Task requirements: Restate each line of the listing exactly, without carrying over any pictures.

◆ ◆ ◆

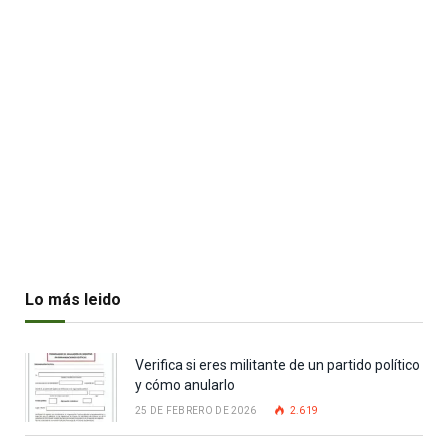
Lo más leido
Verifica si eres militante de un partido político
y cómo anularlo
25 DE FEBRERO DE 2026
2.619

◆ ◆ ◆

Problem solution:
Lo más leido
Verifica si eres militante de un partido político
y cómo anularlo
25 DE FEBRERO DE 2026
2.619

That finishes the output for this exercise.